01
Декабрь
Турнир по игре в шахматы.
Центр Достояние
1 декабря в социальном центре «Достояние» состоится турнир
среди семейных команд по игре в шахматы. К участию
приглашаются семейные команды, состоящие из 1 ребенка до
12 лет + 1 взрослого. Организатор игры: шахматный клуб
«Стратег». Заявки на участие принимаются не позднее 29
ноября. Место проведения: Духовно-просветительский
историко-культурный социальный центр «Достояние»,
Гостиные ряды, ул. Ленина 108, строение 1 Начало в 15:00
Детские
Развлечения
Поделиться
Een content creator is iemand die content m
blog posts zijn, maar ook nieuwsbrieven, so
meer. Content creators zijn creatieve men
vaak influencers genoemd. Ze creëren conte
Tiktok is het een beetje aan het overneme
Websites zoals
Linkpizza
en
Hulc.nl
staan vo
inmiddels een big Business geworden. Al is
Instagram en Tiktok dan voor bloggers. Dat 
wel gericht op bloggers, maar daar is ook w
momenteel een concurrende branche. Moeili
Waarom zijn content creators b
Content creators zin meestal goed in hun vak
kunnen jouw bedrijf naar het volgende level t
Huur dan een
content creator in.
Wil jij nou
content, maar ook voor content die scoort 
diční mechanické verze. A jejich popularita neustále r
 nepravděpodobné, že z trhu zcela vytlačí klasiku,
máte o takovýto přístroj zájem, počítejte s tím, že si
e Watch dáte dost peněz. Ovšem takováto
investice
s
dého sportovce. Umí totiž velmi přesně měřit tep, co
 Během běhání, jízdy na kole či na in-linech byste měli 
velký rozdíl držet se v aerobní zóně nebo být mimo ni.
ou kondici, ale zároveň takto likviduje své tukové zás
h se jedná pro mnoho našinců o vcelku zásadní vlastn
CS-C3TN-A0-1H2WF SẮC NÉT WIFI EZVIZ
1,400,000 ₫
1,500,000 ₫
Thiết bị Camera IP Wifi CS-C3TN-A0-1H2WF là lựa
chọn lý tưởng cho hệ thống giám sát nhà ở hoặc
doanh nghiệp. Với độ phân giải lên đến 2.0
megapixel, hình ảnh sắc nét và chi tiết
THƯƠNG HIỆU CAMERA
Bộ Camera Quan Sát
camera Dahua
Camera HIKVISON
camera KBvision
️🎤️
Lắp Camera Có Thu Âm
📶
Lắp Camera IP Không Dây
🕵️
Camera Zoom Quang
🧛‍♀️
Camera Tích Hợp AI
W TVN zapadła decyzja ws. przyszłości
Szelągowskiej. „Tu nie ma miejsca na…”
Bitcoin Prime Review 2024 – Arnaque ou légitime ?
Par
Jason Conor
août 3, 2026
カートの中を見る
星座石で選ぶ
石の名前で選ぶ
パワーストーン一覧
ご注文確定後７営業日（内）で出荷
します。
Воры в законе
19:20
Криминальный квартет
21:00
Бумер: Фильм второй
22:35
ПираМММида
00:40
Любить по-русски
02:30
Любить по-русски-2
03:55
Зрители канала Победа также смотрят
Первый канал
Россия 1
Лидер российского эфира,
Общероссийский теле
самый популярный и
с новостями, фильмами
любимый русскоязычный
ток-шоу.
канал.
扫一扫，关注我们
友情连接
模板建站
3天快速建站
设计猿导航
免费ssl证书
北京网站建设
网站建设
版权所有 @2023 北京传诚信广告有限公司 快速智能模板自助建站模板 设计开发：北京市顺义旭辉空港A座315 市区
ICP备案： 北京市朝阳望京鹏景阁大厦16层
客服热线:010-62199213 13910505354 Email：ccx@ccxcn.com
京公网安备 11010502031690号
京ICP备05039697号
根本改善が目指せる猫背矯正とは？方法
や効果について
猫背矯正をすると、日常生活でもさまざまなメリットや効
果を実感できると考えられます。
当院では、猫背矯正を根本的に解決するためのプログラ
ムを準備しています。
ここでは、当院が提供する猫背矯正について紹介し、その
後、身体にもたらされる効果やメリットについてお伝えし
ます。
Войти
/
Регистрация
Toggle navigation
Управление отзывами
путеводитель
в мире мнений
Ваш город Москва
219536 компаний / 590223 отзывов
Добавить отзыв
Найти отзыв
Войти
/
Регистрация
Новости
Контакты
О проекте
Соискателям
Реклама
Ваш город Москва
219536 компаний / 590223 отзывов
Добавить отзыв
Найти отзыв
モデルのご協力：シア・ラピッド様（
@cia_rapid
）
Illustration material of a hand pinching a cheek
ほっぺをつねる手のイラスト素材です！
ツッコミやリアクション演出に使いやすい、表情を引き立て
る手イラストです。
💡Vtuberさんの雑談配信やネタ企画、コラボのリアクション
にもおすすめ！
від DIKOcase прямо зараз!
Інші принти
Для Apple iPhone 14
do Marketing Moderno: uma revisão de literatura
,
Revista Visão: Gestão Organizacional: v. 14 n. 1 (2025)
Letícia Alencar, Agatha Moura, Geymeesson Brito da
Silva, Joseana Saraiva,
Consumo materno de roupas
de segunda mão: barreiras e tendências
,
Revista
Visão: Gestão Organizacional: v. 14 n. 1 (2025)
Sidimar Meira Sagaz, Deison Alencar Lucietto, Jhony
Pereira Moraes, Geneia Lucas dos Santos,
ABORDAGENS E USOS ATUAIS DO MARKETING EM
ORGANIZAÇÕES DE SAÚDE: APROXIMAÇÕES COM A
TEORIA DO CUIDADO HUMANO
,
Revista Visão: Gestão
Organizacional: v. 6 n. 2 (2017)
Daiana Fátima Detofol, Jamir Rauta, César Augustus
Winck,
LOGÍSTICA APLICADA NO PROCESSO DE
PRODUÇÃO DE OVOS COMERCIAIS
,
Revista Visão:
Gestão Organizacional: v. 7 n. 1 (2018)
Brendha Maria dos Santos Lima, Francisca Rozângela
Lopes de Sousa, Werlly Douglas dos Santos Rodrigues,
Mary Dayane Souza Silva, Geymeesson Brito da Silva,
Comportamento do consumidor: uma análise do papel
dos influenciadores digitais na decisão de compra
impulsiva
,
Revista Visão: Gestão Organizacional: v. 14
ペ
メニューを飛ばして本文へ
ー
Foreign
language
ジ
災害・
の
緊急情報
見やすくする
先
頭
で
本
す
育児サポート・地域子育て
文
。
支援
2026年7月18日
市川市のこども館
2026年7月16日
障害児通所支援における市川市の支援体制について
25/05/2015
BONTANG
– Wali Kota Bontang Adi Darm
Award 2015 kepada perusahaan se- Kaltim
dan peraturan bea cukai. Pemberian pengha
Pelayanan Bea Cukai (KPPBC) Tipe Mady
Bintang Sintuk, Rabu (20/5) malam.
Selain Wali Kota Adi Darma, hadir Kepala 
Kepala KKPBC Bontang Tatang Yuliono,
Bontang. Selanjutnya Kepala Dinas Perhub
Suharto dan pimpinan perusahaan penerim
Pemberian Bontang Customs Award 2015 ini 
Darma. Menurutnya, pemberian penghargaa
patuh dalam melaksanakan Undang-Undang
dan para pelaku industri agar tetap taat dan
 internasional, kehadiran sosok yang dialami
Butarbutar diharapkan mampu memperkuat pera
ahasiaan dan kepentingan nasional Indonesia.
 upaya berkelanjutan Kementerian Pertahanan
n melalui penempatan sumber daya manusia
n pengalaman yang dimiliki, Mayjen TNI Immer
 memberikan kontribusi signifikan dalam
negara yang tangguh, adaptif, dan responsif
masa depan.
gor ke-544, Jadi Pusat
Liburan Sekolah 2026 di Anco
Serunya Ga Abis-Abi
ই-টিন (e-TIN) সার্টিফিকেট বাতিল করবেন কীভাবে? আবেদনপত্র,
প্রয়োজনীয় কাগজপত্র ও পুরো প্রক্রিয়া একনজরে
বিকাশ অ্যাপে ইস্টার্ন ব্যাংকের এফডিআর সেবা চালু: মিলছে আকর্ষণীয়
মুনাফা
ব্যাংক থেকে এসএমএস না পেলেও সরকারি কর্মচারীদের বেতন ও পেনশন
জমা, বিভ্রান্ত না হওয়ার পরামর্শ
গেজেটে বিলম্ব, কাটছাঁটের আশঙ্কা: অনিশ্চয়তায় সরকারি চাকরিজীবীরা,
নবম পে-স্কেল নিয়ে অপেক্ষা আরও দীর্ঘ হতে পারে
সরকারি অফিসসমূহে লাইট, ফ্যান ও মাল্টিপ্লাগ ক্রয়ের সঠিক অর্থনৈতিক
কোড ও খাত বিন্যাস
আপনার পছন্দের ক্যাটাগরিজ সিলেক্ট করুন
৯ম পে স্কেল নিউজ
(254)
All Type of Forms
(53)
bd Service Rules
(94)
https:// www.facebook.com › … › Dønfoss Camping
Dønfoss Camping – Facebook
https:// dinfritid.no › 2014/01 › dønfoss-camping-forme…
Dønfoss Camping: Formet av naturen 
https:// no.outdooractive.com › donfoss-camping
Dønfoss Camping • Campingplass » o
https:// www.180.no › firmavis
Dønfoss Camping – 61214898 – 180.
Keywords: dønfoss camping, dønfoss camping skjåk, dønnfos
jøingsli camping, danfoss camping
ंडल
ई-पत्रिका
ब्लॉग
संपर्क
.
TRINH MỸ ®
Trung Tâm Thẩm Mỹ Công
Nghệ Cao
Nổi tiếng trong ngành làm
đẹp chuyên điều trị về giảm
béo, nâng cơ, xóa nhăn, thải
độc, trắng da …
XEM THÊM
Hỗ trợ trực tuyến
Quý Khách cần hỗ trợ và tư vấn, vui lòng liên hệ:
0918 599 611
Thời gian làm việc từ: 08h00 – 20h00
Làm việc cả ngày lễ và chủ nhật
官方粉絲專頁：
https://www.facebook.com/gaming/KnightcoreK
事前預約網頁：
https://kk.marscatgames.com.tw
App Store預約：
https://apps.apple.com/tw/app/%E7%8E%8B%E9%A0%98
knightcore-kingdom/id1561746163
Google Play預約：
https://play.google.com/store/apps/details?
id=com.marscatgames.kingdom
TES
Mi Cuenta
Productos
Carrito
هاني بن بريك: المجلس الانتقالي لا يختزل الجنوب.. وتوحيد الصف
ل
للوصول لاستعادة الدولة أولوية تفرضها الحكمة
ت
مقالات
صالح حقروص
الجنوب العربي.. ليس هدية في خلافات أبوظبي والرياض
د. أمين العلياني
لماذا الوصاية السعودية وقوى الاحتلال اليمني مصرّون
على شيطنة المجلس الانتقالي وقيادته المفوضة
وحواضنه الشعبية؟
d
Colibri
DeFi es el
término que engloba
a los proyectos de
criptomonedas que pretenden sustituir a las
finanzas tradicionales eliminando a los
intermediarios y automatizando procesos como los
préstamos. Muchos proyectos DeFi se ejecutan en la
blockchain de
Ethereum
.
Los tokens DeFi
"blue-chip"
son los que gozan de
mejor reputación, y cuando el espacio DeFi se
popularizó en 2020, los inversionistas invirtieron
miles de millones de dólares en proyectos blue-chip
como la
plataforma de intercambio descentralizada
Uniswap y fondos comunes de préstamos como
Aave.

■ Your assignment ■
Reproduce, line for line, the material, starting at its first line, and end once the line holding "1,500,000 ₫" has been output.

■ Answer space ■
01
Декабрь
Турнир по игре в шахматы.
Центр Достояние
1 декабря в социальном центре «Достояние» состоится турнир
среди семейных команд по игре в шахматы. К участию
приглашаются семейные команды, состоящие из 1 ребенка до
12 лет + 1 взрослого. Организатор игры: шахматный клуб
«Стратег». Заявки на участие принимаются не позднее 29
ноября. Место проведения: Духовно-просветительский
историко-культурный социальный центр «Достояние»,
Гостиные ряды, ул. Ленина 108, строение 1 Начало в 15:00
Детские
Развлечения
Поделиться
Een content creator is iemand die content m
blog posts zijn, maar ook nieuwsbrieven, so
meer. Content creators zijn creatieve men
vaak influencers genoemd. Ze creëren conte
Tiktok is het een beetje aan het overneme
Websites zoals
Linkpizza
en
Hulc.nl
staan vo
inmiddels een big Business geworden. Al is
Instagram en Tiktok dan voor bloggers. Dat 
wel gericht op bloggers, maar daar is ook w
momenteel een concurrende branche. Moeili
Waarom zijn content creators b
Content creators zin meestal goed in hun vak
kunnen jouw bedrijf naar het volgende level t
Huur dan een
content creator in.
Wil jij nou
content, maar ook voor content die scoort 
diční mechanické verze. A jejich popularita neustále r
 nepravděpodobné, že z trhu zcela vytlačí klasiku,
máte o takovýto přístroj zájem, počítejte s tím, že si
e Watch dáte dost peněz. Ovšem takováto
investice
s
dého sportovce. Umí totiž velmi přesně měřit tep, co
 Během běhání, jízdy na kole či na in-linech byste měli 
velký rozdíl držet se v aerobní zóně nebo být mimo ni.
ou kondici, ale zároveň takto likviduje své tukové zás
h se jedná pro mnoho našinců o vcelku zásadní vlastn
CS-C3TN-A0-1H2WF SẮC NÉT WIFI EZVIZ
1,400,000 ₫
1,500,000 ₫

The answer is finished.